On Mon, Jul 15, 2013 at 12:00 PM, David Jeske <[email protected]> wrote:

> While reading the Rust spec, I can't help but desire a language which is
> Rust, but with a standard C-style memory model.
>

If you want the C memory model, stick with C. A language that *purports* to
give type safety, and then uses the C memory model, is far worse than a
language that makes no pretenses.

I can see a case for a language with better generics/polymorphism and a
bunch of power tools like that, but in practice it's surprising how often
those don't generalize correctly without GC - especially when the language
admits value types.


> C++ to C interface is challenged by exceptions and method-type-overloading
> + name-mangling
>

The name mangling, in practice, is a complete non-issue. The exception
problem is a much bigger problem*,* and not just for the boundary between
C++ and C. Similar problems arise when Scheme calls C, for example.
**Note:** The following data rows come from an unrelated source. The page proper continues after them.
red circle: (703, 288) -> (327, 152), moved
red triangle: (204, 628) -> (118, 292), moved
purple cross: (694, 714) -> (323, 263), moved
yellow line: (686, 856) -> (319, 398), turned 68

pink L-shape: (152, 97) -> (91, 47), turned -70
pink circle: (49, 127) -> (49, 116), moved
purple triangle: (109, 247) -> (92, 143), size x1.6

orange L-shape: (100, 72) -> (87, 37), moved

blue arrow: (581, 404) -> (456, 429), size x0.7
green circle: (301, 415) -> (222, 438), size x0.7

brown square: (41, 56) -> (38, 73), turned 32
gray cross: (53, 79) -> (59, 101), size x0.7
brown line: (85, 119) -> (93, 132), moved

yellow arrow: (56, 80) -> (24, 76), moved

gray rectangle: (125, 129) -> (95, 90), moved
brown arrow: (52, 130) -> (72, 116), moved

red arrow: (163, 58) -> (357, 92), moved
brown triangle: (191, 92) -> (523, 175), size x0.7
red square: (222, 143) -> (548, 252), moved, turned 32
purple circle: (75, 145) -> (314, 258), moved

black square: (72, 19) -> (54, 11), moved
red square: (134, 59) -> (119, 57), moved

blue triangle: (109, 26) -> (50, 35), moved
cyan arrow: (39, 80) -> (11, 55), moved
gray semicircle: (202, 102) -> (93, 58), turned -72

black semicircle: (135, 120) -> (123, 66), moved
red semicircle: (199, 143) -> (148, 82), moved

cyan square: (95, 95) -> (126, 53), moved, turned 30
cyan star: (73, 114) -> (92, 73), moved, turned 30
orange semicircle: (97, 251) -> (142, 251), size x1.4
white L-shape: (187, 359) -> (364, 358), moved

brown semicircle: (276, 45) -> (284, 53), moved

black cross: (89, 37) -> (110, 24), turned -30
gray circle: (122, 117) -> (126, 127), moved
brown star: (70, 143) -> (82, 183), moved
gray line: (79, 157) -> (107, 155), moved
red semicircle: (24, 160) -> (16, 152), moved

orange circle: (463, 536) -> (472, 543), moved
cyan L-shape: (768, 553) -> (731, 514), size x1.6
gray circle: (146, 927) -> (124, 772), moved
And it
gets *really* bad if <language> calls C which then makes a callback to
<Language>. That's a *serious* hairball. :-)

I'm thinking of something which is more of a direct C model, but with...
>

A lot of your list is certainly doable. For the problems that I'm
interested to solve, a language without safe memory management just isn't
useful. I'm actually very disturbed that somebody might build the language
you describe. From a computer security perspective, C and C++ are part of
the problem we need to conclusively eliminate.